Indiana Attorney General Greg Zoeller has adopted government transparency legislation supported by the Hoosier State Press Association as part of his agenda for the 2012 General Assembly.
About the legislation
Government transparency legislation supported by HSPA and the Indiana attorney general has three goals:
• Allow a judge to levy a civil penalty against an official or management employee in a government unit for deliberate violations of access laws.
• Allow Hoosiers to request email notice of public meetings. The bill would give a government unit the option of posting meeting notices on its website.
• Allow the Indiana public access counselor to examine the originals of redacted documents to give an opinion as to whether the redaction was allowable under the Access to Public Records Act.

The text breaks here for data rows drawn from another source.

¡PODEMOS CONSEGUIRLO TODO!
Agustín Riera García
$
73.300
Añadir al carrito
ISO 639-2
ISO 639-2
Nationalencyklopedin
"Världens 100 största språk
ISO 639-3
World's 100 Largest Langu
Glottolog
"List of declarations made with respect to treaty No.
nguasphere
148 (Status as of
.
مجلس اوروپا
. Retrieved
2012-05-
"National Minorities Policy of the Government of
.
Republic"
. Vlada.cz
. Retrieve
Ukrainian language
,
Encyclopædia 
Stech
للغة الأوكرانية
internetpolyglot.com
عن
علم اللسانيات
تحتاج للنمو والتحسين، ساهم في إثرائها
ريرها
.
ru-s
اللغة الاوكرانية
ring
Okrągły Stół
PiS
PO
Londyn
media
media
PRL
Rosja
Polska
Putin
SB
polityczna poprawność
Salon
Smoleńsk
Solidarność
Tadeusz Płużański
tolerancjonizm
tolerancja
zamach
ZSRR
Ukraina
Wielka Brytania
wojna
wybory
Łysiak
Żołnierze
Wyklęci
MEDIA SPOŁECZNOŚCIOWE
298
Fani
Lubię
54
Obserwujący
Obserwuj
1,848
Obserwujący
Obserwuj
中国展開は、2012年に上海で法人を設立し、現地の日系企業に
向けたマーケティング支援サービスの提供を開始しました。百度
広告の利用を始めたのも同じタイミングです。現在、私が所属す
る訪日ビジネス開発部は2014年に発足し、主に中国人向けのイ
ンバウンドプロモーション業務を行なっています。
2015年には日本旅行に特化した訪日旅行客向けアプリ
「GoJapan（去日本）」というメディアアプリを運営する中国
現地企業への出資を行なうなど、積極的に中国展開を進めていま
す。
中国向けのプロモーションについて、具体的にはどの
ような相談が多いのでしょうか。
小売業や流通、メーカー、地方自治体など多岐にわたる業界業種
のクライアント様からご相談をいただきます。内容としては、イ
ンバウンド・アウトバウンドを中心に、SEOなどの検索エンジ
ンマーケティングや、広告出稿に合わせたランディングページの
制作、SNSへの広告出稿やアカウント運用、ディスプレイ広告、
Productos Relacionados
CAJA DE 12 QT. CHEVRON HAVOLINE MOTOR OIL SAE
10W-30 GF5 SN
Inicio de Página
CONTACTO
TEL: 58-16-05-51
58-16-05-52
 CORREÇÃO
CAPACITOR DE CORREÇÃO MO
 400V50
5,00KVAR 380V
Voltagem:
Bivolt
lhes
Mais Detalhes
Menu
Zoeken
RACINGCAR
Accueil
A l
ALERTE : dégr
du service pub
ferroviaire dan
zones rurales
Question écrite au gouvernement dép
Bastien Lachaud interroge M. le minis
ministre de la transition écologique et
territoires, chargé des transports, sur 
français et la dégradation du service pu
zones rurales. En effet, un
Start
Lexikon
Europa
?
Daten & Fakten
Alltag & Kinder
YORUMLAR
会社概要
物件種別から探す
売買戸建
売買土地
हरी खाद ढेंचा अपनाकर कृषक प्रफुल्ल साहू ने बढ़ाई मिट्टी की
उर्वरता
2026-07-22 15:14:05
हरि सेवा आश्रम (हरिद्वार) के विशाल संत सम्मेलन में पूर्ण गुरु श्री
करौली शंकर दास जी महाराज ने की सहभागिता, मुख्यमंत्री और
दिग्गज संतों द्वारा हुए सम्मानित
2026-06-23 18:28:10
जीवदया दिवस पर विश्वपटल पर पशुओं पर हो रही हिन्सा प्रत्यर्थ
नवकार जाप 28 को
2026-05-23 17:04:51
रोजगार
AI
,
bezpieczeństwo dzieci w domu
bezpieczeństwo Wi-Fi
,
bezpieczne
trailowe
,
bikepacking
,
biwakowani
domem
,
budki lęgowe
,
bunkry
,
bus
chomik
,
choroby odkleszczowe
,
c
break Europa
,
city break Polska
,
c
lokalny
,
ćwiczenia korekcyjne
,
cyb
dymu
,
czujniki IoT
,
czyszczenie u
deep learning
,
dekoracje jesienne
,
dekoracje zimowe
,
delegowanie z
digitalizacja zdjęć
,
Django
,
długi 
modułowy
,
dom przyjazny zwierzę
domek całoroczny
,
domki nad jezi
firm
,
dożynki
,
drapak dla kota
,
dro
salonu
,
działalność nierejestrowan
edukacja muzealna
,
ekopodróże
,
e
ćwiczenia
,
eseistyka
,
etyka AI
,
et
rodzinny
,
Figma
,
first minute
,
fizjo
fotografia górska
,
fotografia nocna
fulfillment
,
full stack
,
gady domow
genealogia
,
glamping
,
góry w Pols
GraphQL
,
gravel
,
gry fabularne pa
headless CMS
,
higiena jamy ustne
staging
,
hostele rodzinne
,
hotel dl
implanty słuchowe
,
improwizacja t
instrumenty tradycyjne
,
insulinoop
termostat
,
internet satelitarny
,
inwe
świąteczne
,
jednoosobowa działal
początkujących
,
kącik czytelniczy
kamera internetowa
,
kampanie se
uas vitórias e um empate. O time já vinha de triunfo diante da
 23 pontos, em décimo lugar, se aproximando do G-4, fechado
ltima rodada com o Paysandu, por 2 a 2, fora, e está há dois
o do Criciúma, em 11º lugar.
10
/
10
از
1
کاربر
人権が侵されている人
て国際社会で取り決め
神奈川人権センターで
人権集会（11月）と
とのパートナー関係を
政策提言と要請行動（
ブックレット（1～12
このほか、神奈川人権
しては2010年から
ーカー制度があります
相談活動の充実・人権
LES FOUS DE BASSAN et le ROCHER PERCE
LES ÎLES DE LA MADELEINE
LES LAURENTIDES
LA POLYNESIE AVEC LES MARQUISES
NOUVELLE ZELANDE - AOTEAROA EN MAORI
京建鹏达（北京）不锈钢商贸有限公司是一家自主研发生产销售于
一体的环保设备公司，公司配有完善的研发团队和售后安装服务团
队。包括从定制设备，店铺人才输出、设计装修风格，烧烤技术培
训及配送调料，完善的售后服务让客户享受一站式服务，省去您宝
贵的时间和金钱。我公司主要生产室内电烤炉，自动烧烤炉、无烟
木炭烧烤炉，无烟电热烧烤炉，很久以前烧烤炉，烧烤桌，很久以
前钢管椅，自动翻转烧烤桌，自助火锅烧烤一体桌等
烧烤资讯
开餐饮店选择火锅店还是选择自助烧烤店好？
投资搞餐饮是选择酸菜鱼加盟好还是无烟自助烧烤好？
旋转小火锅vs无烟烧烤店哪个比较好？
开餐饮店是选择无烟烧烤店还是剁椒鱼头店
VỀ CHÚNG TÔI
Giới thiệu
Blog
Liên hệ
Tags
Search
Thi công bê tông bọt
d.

The proposal would allow judges to levy civil penalties against public officials who deliberately violate state access laws and give more authority to the Indiana public access counselor.
The people’s business must be transacted in an open way or the public will lose trust in government, Zoeller said.
“Most government officials already comply with the existing law, but there are an unfortunate few who huddle behind closed doors or refuse to release public records, and there has been little ability until now to penalize such actions,” he said.
Sen. Beverly Gard, R-Greenfield, has committed to filing the proposal in the legislative session that will begin in January.
The effort has three primary goals:
- Allow a judge to levy a civil penalty against a public official or management employee in a state or local government unit for deliberate violations of the Open Door Law or Access to Public Records Act.
- Allow Hoosiers to request email notice of meetings of public agencies. The bill would give a government unit the option of posting meeting notices on its website.
- Allow the Indiana public access counselor to examine the originals of redacted documents to give an opinion as to whether the redaction was allowable under the Access to Public Records Act.
The public access counselor would maintain the confidentiality of the documents.
“Giving the public access counselor some real authority to make sure public access laws are followed will give Indiana citizens more assurance that there is transparency in government,” Gard said.
Gard has carried the legislation in the past.
The bill has yet to receive a negative vote on either the Senate or House floor, but the votes were not in the same year.
The Senate passed a version of the legislation in 2009 with a 49-0 vote. The House passed similar legislation 98-0 in 2010.
In both years, the bills died for lack of a committee hearing in the other chamber of the General Assembly.
The concept of a penalty for failure to abide by state public access laws is nothing novel, said Steve Key, executive director and general counsel for HSPA, which has pushed the legislature to add some teeth to the state’s access laws through this initiative.
“More than 30 states have already implemented either civil fines, criminal penalties or removal from office for violations of those states’ open meetings or open records laws,” Key said.
Prior to becoming speaker of the House, Rep. Brian Bosma, R-Indianapolis, served as co-author of House bills carrying government transparency legislation.
Speakers generally do not author legislation, so HSPA will work with Bosma to find another shepherd for a House version of the bill.
The Indiana Broadcasters Association also has indicated its support for a bill to provide greater enforcement for the Open Door Law and Access to Public Records Act.